## RECORDS SHOWN
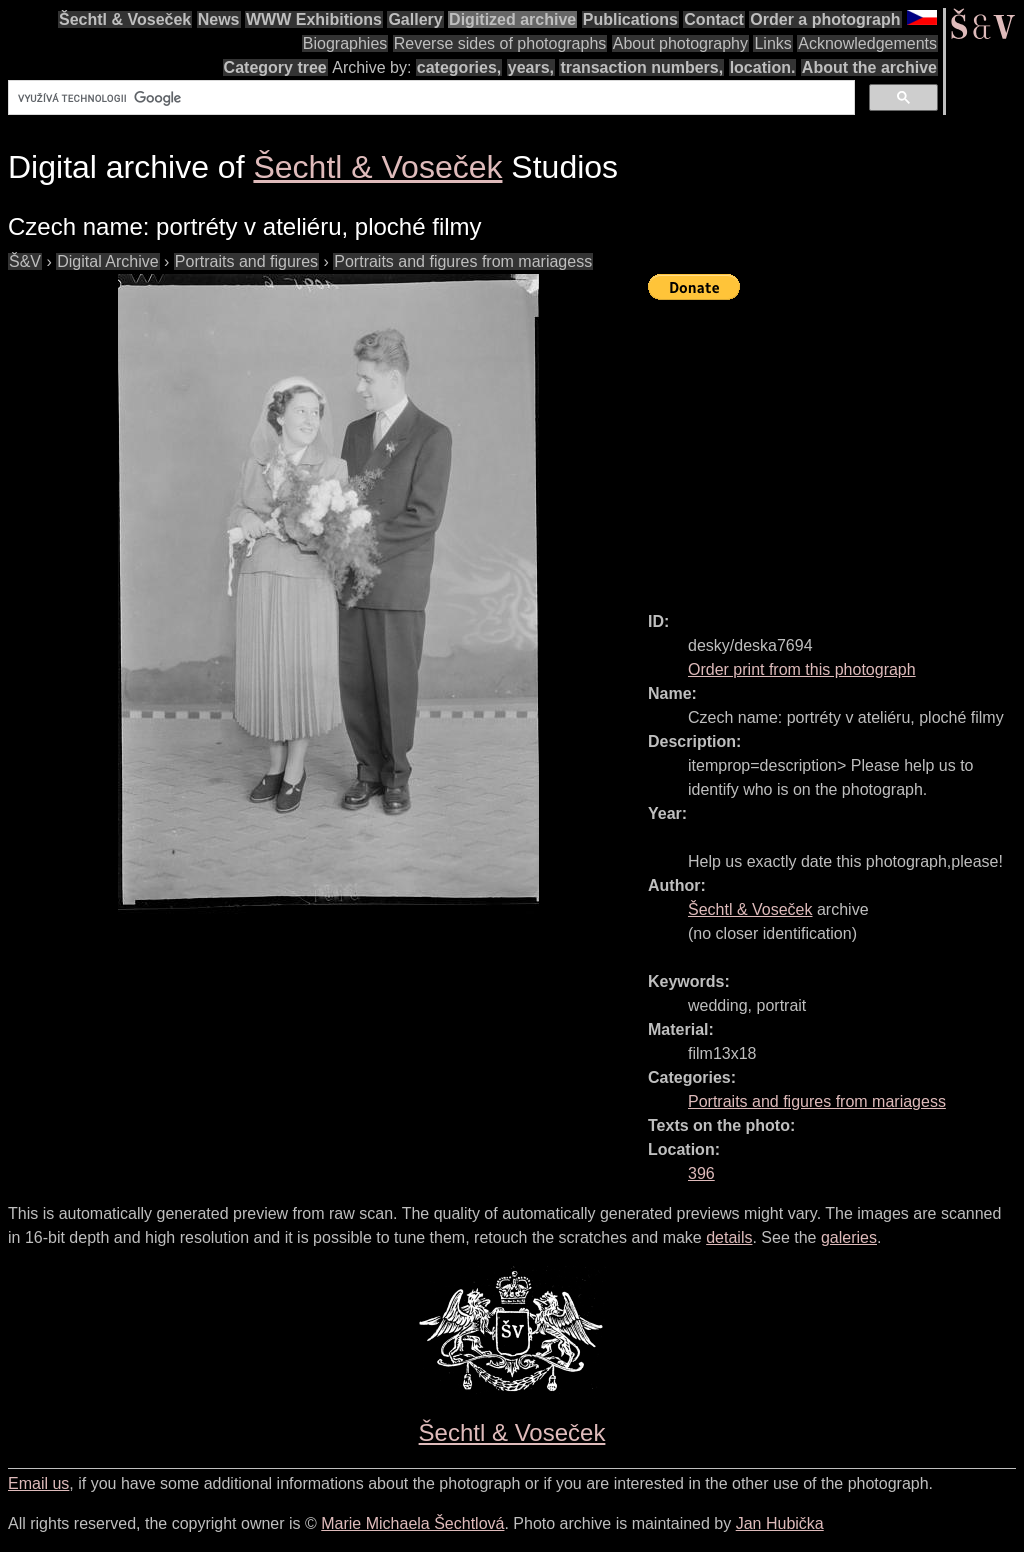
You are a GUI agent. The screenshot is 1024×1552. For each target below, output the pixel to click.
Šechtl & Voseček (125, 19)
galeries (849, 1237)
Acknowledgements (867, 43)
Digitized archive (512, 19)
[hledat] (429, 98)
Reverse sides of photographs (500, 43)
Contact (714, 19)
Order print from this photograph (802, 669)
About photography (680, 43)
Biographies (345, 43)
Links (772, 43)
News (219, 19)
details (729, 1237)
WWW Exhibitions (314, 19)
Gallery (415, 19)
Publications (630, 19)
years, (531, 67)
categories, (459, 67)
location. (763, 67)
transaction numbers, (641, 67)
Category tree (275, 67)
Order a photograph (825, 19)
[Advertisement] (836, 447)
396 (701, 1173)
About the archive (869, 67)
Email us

## EXERCISE DESCRIPTION
Copy out each line of the data where the string "About" appears.

## ANSWER BOX
About photography (680, 43)
About the archive (869, 67)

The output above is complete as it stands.